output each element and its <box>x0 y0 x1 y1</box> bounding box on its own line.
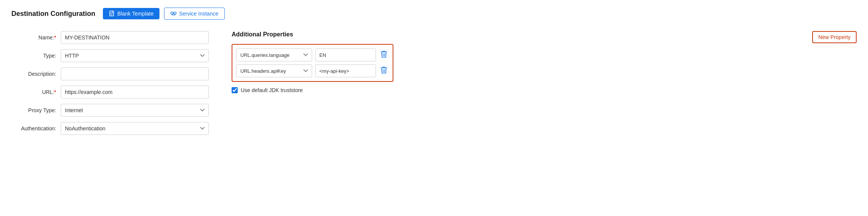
service-instance-label: Service Instance <box>179 11 218 17</box>
description-row: Description: <box>11 67 209 80</box>
svg-rect-2 <box>174 12 176 14</box>
blank-template-label: Blank Template <box>117 11 153 17</box>
name-input[interactable] <box>61 31 209 44</box>
type-row: Type: HTTP RFC LDAP MAIL <box>11 49 209 62</box>
property-key-select-1[interactable]: URL.queries.language URL.headers.apiKey … <box>236 49 312 61</box>
property-key-select-2[interactable]: URL.headers.apiKey URL.queries.language … <box>236 64 312 77</box>
truststore-row: Use default JDK truststore <box>232 87 857 93</box>
property-row-2: URL.headers.apiKey URL.queries.language … <box>236 64 389 77</box>
type-select[interactable]: HTTP RFC LDAP MAIL <box>61 49 209 62</box>
svg-rect-1 <box>171 12 173 14</box>
destination-form: Name:* Type: HTTP RFC LDAP MAIL Descript… <box>11 31 209 140</box>
additional-properties-section: Additional Properties New Property URL.q… <box>232 31 857 93</box>
name-row: Name:* <box>11 31 209 44</box>
authentication-select[interactable]: NoAuthentication BasicAuthentication OAu… <box>61 122 209 135</box>
authentication-label: Authentication: <box>11 125 61 131</box>
proxy-type-row: Proxy Type: Internet OnPremise PrivateLi… <box>11 104 209 117</box>
property-row-1: URL.queries.language URL.headers.apiKey … <box>236 49 389 61</box>
truststore-checkbox[interactable] <box>232 87 238 93</box>
truststore-label[interactable]: Use default JDK truststore <box>241 87 303 93</box>
url-required-star: * <box>54 89 56 95</box>
properties-container: URL.queries.language URL.headers.apiKey … <box>232 44 393 82</box>
delete-property-2-icon[interactable] <box>379 66 389 77</box>
property-value-input-1[interactable] <box>315 49 376 61</box>
service-instance-button[interactable]: Service Instance <box>164 8 225 20</box>
type-label: Type: <box>11 53 61 59</box>
name-label: Name:* <box>11 34 61 41</box>
additional-properties-title: Additional Properties <box>232 31 857 38</box>
new-property-button[interactable]: New Property <box>812 31 857 43</box>
description-label: Description: <box>11 71 61 77</box>
property-value-input-2[interactable] <box>315 64 376 77</box>
url-row: URL:* <box>11 86 209 99</box>
authentication-row: Authentication: NoAuthentication BasicAu… <box>11 122 209 135</box>
page-title: Destination Configuration <box>11 10 95 18</box>
proxy-type-select[interactable]: Internet OnPremise PrivateLink <box>61 104 209 117</box>
description-input[interactable] <box>61 67 209 80</box>
template-icon <box>109 11 115 17</box>
blank-template-button[interactable]: Blank Template <box>103 8 159 19</box>
url-input[interactable] <box>61 86 209 99</box>
proxy-type-label: Proxy Type: <box>11 107 61 113</box>
service-instance-icon <box>170 11 177 17</box>
page-header: Destination Configuration Blank Template… <box>11 8 857 20</box>
main-content: Name:* Type: HTTP RFC LDAP MAIL Descript… <box>11 31 857 140</box>
delete-property-1-icon[interactable] <box>379 50 389 61</box>
name-required-star: * <box>54 34 56 41</box>
url-label: URL:* <box>11 89 61 95</box>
***
• **Required work**: Wherever a line above contains the string "LDAP", copy that line.

• **The completed task**:
type-row: Type: HTTP RFC LDAP MAIL <box>11 49 209 62</box>
type-select[interactable]: HTTP RFC LDAP MAIL <box>61 49 209 62</box>
destination-form: Name:* Type: HTTP RFC LDAP MAIL Descript… <box>11 31 209 140</box>
main-content: Name:* Type: HTTP RFC LDAP MAIL Descript… <box>11 31 857 140</box>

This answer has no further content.